| Supplied data |
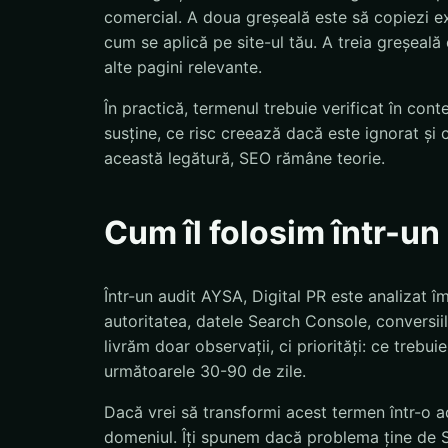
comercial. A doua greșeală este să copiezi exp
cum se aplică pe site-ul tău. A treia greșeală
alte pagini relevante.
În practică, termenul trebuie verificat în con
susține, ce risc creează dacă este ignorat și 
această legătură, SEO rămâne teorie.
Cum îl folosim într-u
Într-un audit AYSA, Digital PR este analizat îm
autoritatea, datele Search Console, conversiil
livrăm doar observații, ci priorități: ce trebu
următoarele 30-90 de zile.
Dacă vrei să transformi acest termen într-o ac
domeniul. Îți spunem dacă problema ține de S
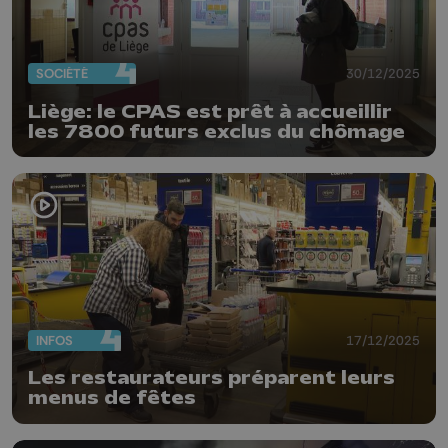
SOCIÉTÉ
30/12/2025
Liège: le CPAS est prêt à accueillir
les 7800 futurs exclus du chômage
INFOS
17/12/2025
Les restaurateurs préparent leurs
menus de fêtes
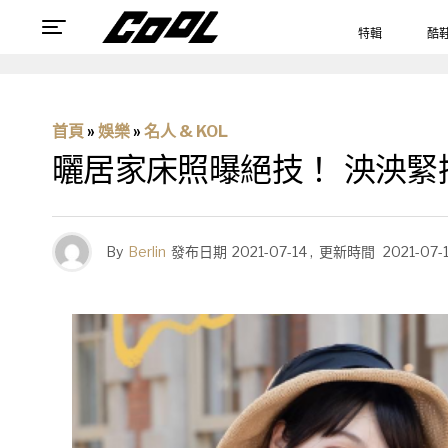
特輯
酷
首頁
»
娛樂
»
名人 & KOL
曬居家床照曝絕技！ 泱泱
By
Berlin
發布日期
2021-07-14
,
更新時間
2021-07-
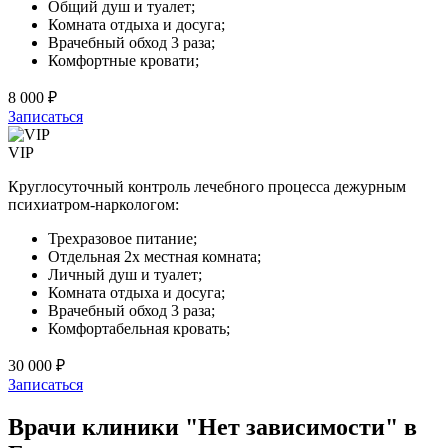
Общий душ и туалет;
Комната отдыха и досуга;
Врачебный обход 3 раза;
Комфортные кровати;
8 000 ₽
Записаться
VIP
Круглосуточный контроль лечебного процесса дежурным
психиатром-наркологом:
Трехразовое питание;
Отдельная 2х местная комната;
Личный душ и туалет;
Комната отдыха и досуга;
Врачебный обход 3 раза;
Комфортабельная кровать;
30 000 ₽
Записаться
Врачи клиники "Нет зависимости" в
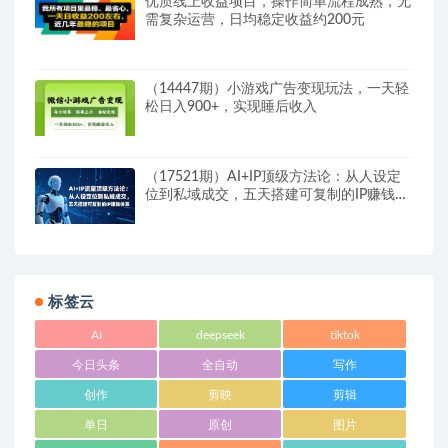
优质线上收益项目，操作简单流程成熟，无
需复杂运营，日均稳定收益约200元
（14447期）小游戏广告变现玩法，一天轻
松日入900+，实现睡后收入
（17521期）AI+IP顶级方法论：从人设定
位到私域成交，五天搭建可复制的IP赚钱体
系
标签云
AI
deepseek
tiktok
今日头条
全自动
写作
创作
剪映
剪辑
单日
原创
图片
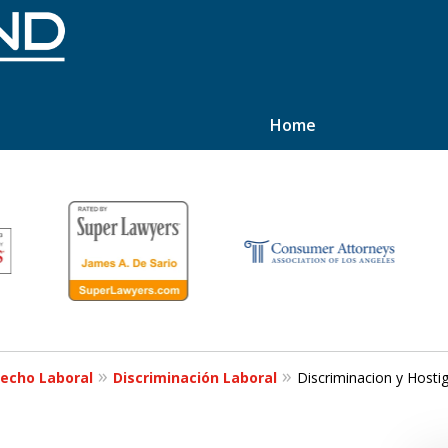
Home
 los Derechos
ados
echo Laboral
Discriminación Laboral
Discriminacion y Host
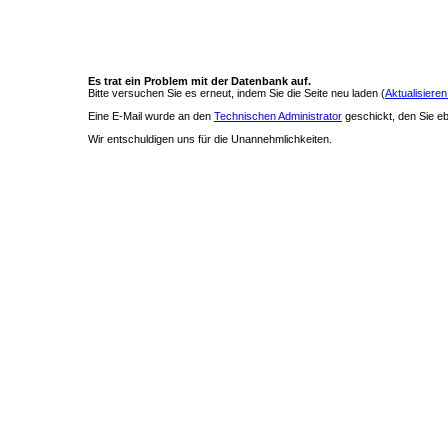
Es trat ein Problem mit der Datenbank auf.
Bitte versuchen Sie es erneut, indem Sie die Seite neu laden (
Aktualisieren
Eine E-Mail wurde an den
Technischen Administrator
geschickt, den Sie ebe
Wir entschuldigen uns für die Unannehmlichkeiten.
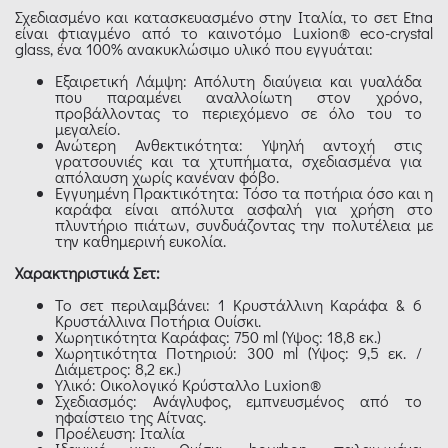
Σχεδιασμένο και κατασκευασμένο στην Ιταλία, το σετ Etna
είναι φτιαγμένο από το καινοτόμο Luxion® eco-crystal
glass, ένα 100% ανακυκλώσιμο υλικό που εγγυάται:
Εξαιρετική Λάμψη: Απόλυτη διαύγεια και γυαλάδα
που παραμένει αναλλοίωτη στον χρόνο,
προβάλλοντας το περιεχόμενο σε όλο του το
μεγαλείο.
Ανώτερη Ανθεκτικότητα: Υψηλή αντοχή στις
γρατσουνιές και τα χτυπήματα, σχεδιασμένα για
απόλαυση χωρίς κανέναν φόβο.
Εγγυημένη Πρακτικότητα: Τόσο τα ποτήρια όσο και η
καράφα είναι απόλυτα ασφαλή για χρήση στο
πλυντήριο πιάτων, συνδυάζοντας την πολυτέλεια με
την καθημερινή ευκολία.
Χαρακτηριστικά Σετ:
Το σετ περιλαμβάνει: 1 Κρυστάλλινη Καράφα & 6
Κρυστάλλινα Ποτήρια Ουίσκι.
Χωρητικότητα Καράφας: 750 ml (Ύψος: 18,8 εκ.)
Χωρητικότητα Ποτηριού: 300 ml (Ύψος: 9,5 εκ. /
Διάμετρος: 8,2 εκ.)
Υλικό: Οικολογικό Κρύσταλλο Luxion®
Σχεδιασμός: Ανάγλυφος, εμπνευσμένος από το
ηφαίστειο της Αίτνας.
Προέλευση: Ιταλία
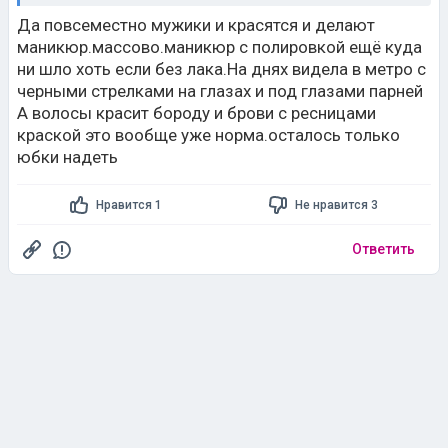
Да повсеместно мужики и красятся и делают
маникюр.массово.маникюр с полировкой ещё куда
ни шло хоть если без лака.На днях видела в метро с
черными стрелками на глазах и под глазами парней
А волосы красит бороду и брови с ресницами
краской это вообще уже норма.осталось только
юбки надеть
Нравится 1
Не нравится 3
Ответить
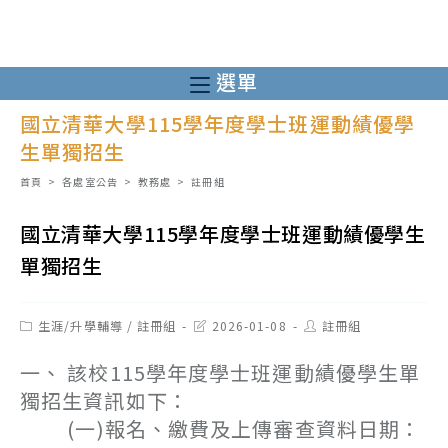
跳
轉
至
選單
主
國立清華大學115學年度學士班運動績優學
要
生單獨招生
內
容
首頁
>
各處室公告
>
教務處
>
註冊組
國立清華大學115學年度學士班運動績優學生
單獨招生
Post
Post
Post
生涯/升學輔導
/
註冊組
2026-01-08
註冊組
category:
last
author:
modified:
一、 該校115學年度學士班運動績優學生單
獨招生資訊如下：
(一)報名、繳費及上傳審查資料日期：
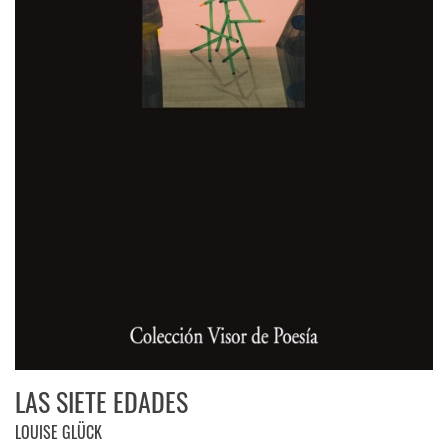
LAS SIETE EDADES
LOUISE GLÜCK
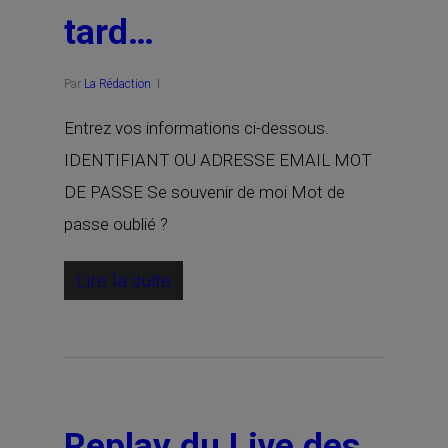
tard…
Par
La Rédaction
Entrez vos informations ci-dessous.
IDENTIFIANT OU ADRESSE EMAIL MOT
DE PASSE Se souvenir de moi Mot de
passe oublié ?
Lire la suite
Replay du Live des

| Assigned task |
Say how many lines of the records contain the word "Ύψος", and give no other output.

| Task output |
2